• **Task statement**
Among the lines of the records, find all that carry the word "number" and copy them.

• **Data records**
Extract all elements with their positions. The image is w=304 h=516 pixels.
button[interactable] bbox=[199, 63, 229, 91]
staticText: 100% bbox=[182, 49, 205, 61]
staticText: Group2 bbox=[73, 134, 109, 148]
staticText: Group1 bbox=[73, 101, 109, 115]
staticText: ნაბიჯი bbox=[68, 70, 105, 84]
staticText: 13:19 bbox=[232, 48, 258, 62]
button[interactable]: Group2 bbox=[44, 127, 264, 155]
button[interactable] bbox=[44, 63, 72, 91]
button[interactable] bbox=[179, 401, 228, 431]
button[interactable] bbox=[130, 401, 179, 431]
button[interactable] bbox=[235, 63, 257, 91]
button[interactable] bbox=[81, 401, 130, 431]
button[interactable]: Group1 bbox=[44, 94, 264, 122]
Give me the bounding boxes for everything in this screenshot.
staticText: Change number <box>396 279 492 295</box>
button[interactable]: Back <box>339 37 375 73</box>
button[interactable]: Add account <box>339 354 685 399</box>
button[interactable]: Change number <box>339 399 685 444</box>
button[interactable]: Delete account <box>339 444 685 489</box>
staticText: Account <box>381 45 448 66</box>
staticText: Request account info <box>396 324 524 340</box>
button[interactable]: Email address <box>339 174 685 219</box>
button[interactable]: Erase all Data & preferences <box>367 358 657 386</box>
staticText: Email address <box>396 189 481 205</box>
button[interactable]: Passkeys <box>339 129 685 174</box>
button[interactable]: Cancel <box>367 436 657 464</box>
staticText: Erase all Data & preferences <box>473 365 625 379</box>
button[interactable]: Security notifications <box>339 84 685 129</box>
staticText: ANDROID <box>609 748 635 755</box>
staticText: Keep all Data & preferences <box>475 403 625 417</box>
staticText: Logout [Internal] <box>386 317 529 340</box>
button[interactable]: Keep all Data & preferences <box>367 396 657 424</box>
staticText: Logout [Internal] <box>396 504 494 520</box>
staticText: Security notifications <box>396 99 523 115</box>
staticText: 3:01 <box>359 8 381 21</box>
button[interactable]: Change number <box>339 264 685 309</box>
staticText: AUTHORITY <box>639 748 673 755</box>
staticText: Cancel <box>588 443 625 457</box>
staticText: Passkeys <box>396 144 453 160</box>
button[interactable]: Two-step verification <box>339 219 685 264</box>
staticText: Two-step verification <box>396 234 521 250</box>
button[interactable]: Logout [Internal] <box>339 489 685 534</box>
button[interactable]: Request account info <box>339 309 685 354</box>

...

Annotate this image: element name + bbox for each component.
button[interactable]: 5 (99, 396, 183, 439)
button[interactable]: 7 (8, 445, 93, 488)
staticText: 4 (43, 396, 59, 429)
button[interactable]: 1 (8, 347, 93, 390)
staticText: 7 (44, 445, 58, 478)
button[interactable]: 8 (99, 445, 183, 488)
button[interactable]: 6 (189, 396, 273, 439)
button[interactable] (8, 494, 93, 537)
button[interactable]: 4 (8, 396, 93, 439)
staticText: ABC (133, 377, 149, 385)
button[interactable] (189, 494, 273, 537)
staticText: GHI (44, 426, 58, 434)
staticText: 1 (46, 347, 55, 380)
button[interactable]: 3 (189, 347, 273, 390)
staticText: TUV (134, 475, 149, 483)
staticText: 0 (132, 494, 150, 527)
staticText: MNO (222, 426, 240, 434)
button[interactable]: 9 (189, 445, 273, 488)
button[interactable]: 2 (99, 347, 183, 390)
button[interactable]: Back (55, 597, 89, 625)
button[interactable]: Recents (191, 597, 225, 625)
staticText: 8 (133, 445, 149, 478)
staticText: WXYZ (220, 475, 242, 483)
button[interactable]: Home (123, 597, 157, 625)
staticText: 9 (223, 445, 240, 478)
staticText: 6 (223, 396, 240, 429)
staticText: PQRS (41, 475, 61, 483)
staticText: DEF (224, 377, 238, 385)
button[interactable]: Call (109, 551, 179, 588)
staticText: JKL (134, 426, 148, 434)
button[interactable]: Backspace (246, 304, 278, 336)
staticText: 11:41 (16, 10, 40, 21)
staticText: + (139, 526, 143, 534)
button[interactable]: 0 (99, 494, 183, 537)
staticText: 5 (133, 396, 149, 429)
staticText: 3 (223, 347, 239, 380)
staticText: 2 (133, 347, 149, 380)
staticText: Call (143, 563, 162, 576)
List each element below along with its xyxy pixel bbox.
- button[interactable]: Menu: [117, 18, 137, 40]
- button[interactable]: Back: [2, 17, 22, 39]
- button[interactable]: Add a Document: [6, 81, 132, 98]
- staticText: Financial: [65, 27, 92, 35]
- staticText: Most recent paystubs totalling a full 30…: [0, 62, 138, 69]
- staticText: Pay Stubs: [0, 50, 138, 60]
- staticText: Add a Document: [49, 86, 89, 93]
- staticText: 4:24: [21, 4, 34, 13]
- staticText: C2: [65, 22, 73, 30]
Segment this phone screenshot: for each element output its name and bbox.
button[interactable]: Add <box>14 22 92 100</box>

• **Finished task**
staticText: Change number <box>396 279 492 295</box>
button[interactable]: Change number <box>339 399 685 444</box>
button[interactable]: Change number <box>339 264 685 309</box>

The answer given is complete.